Ok, I braved the rabbit hole and found it puts them in a subdirectory of /run/systemd, a volatile filesystem recreated at boot time. So one could copy the generated file to /etc/systemd/system which has higher priority than the generated files and thereby make them permanent. One then removes the fstab entry.
https://www.freedesktop.org/software/systemd/man/systemd.generator.html
My sense is that static, simple mounts for which drivers are present at boot time are best placed in fstab, and more complex dynamic mounts like network mounts are best placed in units.
Once upon a time, Alessandro Baggi alessandro.baggi@gmail.com said:
- I noticed that with NetworkManager a bridge must have an address.
If I don't specify an address for the bridge, NM will try to assign some address, enable the connection forever (reporting errors in messages and on notification bar).
Do you have the device configured to not configure IP? From the CLI, do "nmcli con mod <device> ipv4.method disabled ipv6.method ignore".
Il 20/11/19 14:46, Chris Adams ha scritto:
Once upon a time, Alessandro Baggi alessandro.baggi@gmail.com said:
- I noticed that with NetworkManager a bridge must have an address.
If I don't specify an address for the bridge, NM will try to assign some address, enable the connection forever (reporting errors in messages and on notification bar).
Do you have the device configured to not configure IP? From the CLI, do "nmcli con mod <device> ipv4.method disabled ipv6.method ignore".

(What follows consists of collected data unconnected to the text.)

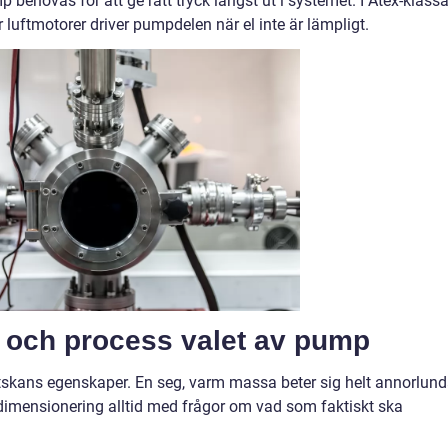
behövas för att ge rätt tryck längst ut i systemet. I Atex-klass
luftmotorer driver pumpdelen när el inte är lämpligt.
 och process valet av pump
tskans egenskaper. En seg, varm massa beter sig helt annorlun
k dimensionering alltid med frågor om vad som faktiskt ska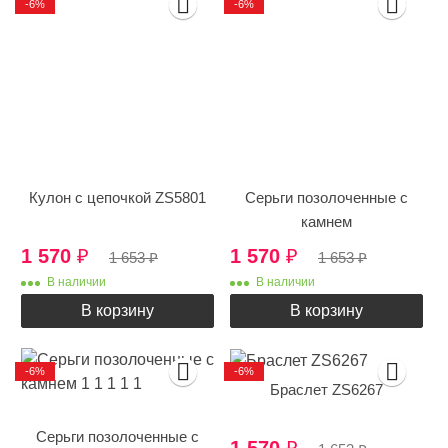
-6%
-6%
Кулон с цепочкой ZS5801
Серьги позолоченные с
камнем
1 570
₽
1 570
₽
1 653
₽
1 653
₽
В наличии
В наличии
В корзину
В корзину
-6%
-6%
Браслет ZS6267
Серьги позолоченные с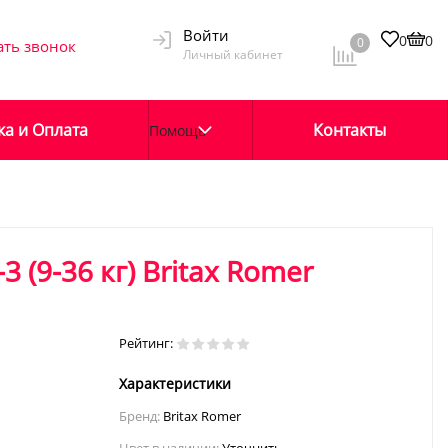
Войти
0
0
0
ать звонок
Личный кабинет
ка и Оплата
Контакты
Помощь
3 (9-36 кг) Britax Romer
Рейтинг:
Характеристики
Бренд:
Britax Romer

I have only configured br1 to have a manual method for ipv4.address. This is different from having method disabled?
Hi list,
I've installed C8 on my workstation. I configured my network devices (two bridges, two nics) using nmcli. Now that NM is the default I tried it. On C7 I always disabled it.
I noticed some problem:
- During the boot, also if NetworkManager-wait-online.service status is
OK, I noticed that opening a terminal and ping some address it needs some time to perform ping and any operation on a network connection. So seems that in the first 30sec/1min there isn't an available network connection. After this time if I run a ping or whatever network is available.
- Due to the problem 1, It cannot mount samba shares on boot saying
"Not suitable address found". After the network is available I can mount samba shares.
- I noticed that with NetworkManager a bridge must have an address. If
I don't specify an address for the bridge, NM will try to assign some address, enable the connection forever (reporting errors in messages and on notification bar).
- NetworkManager-wait-online slow down boot time and network
availability.
To solve this problem I installed network-scripts and disabled NetworkManager but I don't understand why NetworkManager need so much time to enable a connection.
Can someone point me in the right direction?
I don't know C8 or smbmount but on C7 with nfs, I had to add this to the fstab options to make it works as expected:
x-systemd.requires=network-online.target
Maybe something similar is needed in your situation.